In mid-2008, the People's Alliance for Democracy (PAD) renewed its large protests against the government of Prime Minister Samak Sundaravej, who was the declared nominee of the former Prime Minister Thaksin Shinawatra. The protesters were also against the ruling parties's plan to amend the constitution. On 26 August 2008, the protesters occupied government buildings, including Government House. Samak refused to resign, but also elected not to use force to remove the protestors. Beginning 29 August, protesters disrupted air and rail infrastructure. The protests have caused one confirmed death, on 2 September. Later that day, Samak declared a state of emergency, banning gatherings and the use of media by the PAD. As of 8 September, the protesters are still occupying Government House.

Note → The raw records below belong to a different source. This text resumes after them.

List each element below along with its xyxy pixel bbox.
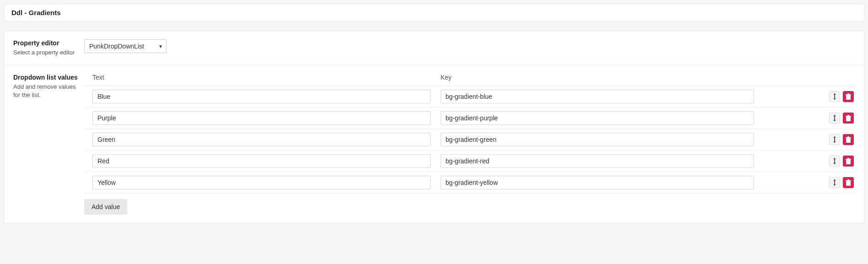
list-rows	[84, 86, 855, 194]
svg-marker-8	[833, 120, 836, 121]
property-editor-label: Property editor	[13, 39, 79, 47]
svg-marker-19	[833, 158, 836, 159]
value-key-input[interactable]	[441, 133, 754, 146]
trash-icon	[846, 93, 851, 100]
svg-marker-2	[833, 98, 836, 100]
svg-rect-15	[846, 138, 851, 143]
value-text-input[interactable]	[92, 176, 431, 189]
svg-rect-29	[847, 179, 849, 180]
svg-rect-22	[846, 159, 851, 160]
svg-marker-26	[833, 184, 836, 186]
list-item	[84, 86, 855, 108]
sort-icon	[832, 136, 837, 143]
value-text-input[interactable]	[92, 111, 431, 125]
svg-rect-21	[846, 160, 851, 164]
svg-rect-23	[847, 158, 849, 159]
svg-rect-4	[846, 94, 851, 95]
property-editor-help: Select a property editor	[13, 48, 79, 57]
dropdown-values-help: Add and remove values for the list.	[13, 83, 79, 99]
value-key-input[interactable]	[441, 176, 754, 189]
list-header: Text Key	[84, 74, 855, 86]
dropdown-values-row: Dropdown list values Add and remove valu…	[4, 65, 864, 223]
sort-icon	[832, 179, 837, 186]
editor-panel: Property editor Select a property editor…	[4, 31, 864, 223]
svg-rect-9	[846, 117, 851, 121]
svg-rect-3	[846, 95, 851, 100]
list-item	[84, 108, 855, 129]
sort-button[interactable]	[829, 113, 840, 124]
list-item	[84, 151, 855, 172]
list-item	[84, 129, 855, 151]
delete-button[interactable]	[843, 134, 854, 145]
value-text-input[interactable]	[92, 133, 431, 146]
list-item	[84, 172, 855, 194]
svg-rect-10	[846, 116, 851, 117]
svg-marker-7	[833, 115, 836, 116]
add-value-button[interactable]: Add value	[84, 199, 127, 215]
sort-icon	[832, 158, 837, 164]
svg-marker-14	[833, 141, 836, 143]
value-key-input[interactable]	[441, 111, 754, 125]
trash-icon	[846, 115, 851, 121]
sort-icon	[832, 115, 837, 121]
sort-button[interactable]	[829, 134, 840, 145]
trash-icon	[846, 158, 851, 164]
value-text-input[interactable]	[92, 154, 431, 168]
svg-marker-20	[833, 163, 836, 164]
svg-rect-5	[847, 93, 849, 94]
value-text-input[interactable]	[92, 90, 431, 103]
title-bar: Ddl - Gradients	[4, 4, 864, 22]
delete-button[interactable]	[843, 156, 854, 167]
page-title: Ddl - Gradients	[11, 9, 857, 16]
sort-button[interactable]	[829, 91, 840, 102]
dropdown-values-label: Dropdown list values	[13, 74, 79, 81]
trash-icon	[846, 136, 851, 143]
svg-marker-25	[833, 179, 836, 181]
svg-rect-17	[847, 136, 849, 137]
svg-rect-28	[846, 180, 851, 181]
svg-rect-27	[846, 181, 851, 186]
sort-icon	[832, 93, 837, 100]
delete-button[interactable]	[843, 113, 854, 124]
delete-button[interactable]	[843, 177, 854, 188]
sort-button[interactable]	[829, 177, 840, 188]
trash-icon	[846, 179, 851, 186]
svg-rect-11	[847, 115, 849, 116]
sort-button[interactable]	[829, 156, 840, 167]
header-key: Key	[439, 74, 762, 81]
svg-rect-16	[846, 137, 851, 138]
svg-marker-1	[833, 93, 836, 95]
value-key-input[interactable]	[441, 154, 754, 168]
svg-marker-13	[833, 136, 836, 138]
value-key-input[interactable]	[441, 90, 754, 103]
header-text: Text	[84, 74, 439, 81]
delete-button[interactable]	[843, 91, 854, 102]
property-editor-row: Property editor Select a property editor…	[4, 31, 864, 65]
property-editor-select[interactable]: PunkDropDownList	[84, 39, 167, 53]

On 9 September 2008, the Constitutional Court of Thailand delivered a decision that Prime Minister Samak Sundaravej had performed acts in breach of Section 267 of the Constitution of the Kingdom of Thailand (2007) which prevents conflict of interest. Sundaravej, after assuming the premiership, had engaged in a cookery show business through being the emcee for TV shows. According to the procedure for termination of a premiership, the entire Council of Ministers needed to step down together with Sundaravej. The ruling, however, did not bar him from standing again for prime minister. All the ministers other than Sundaravej remained in a caretaker position until a new administration was installed. Karn Tienkaew, deputy leader of Samak's People's Power Party, said it planned to propose a parliamentary vote Wednesday on returning Samak to power: "Samak still has legitimacy. The party still hopes to vote him back unless he says no. Otherwise we have many other capable candidates."
On 5 and 4 October 2008, respectively, Chamlong Srimuang and rally organiser, Chaiwat Sinsuwongse of the People's Alliance for Democracy, were detained by the Thai police led by Col. Sarathon Pradit, by virtue of 27 August arrest warrant for insurrection, conspiracy, illegal assembly and refusing orders to disperse (treason) against him and 8 other protest leaders. At the Government House, Sondhi Limthongkul, however, stated demonstrations would continue: "I am warning you, the government and police, that you are putting fuel on the fire. Once you arrest me, thousands of people will tear you apart." Srimuang's wife, Ying Siriluck visited him at the Border Patrol Police Region 1, Pathum Thani. Other PAD members still wanted by police include Sondhi, activist MP Somkiat Pongpaibul and PAD leaders Somsak Kosaisuk and Pibhop Dhongchai.